Minggu, 21 Agustus 2016

Bailoch chapter 2: 10

Bailoch

Chapter 2

Sarah || Arthur || Edrick || Others
Mystery || Romance
Pg 17





Sepulangnya kami dari ladang Mr O’cornwell aku melihat sebuah mobil mewah terparkir di depan rumah Mrs Rudolf. Aku tidak tahu itu mobil siapa, sampai saat kami tiba barulah aku mengetahui siapa pemiliknya. Rasanya ini agak aneh, aku mengenal pria itu, tapi wajahnya kini sedikit lain, lebih tua dari yang kubayangkan. Semua rambut di kepalanya sudah berwarna putih, begitu juga kumis tebal yang menutupi philtrumnya.
Setelah sekian lama tidak bertemu, kenapa kami bertemu disini? Dan kenapa dia bisa ada disini? Pamanku. Mrs Rudolf sedang bicara bersamanya, sebuah duffle coat biru navy tersampir di bahu sofa, disampingnya ada sebuah koper hitam yang berwarna senada dengan sepatu oxford berbahan kulit yang mengkilap. Paman bersender di sofa dengan menumpangkan kaki, di tangannya ada sebuah cerutu yang mengepul. Begitu melihatnya aku hanya mematung di depan pintu, karena aku bingung reaksi apa yang harus aku tunjukan.

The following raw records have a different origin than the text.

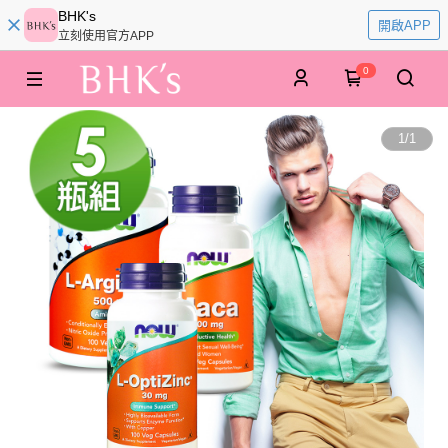
BHK's
開啟APP
立刻使用官方APP
0
1
/
1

Kami tidak pernah bertemu selama aku dan papa pindah kesini. Mungkin pamanku sedikit terlupakan meskipun sekali-kali ada keinginan untuk menemuinya. Padahal dia satu-satunya saudara kami dan pamanku hanya tinggal di negara sebelah saja, cukup dekat. Dengan alasan sibuk, sampai sekarang papa belum pernah mengajakku menemuinya. Tak kusangka sekarang kami sudah bertemu tanpa perlu naik pesawat. Tidak seperti dugaanku, ternyata paman mengenaliku dengan cepat. Begitu melihatku paman langsung berdiri. Dia melepas kaca matanya dan menatapku dengan mata yang membulat, mulutnya langsung terbuka seperti tak sabar ingin bicara sesuatu. Begitu paman tersenyum, kerutan-kerutan di bagian kening, ujung mata dan pipinya nampak sangat jelas, seolah menggambarkan usianya yang telah lanjut. Paman menghampiriku dan memelukku, dia menanyakan kabarku sambil memegang kedua pipiku. Beberapa kali juga paman mengusap rambutku hingga kepalaku terasa panas. Mrs Rudolf menyuruh Arthur melakukan sesuatu sesaat setelah kami tiba, sehingga Arthur tidak ikut duduk dan berbincang bersama kami. Paman kemudian menyuruhku untuk duduk disampingnya. Aku merasa aneh dan curiga dengan kedatangannya, pasti ada sesuatu. Bibirku mulai lelah memasang senyuman tidak tulus seperti ini, aku ingin segera menanyakan maksud kedatangannya kesini. Pamanku sedikit memberi jeda sebelum melanjutkan ucapannya yang terputus karena kedatanganku dan Arthur tadi. Aku menatap Mrs Rudolf yang nampak santai, tidak terlihat seperti ada masalah disini, atau mungkin mereka menyembunyikannya? Sulit untuk menangkap ekspresi dan gestur Mrs Rudolf karena pembawaannya yang tenang. Tak butuh waktu lama paman langsung menceritakan kedatangannya, bahwa dia akan menjual rumah tuanya itu, jadi dia menyempatkan diri untuk berkunjung kesini. Dari yang bisa kutebak dari sorot matanya, aku yakin ada sesuatu, beberapa kali dia menyentuh hidungnya. Setelah tidak begitu lama basa-basi, paman bangkit dan mengajakku untuk berjalan-jalan. Aku mengiyakan. Perasaanku ternyata tidak sesenang seperti yang pernah kubayangkan, ini biasa saja.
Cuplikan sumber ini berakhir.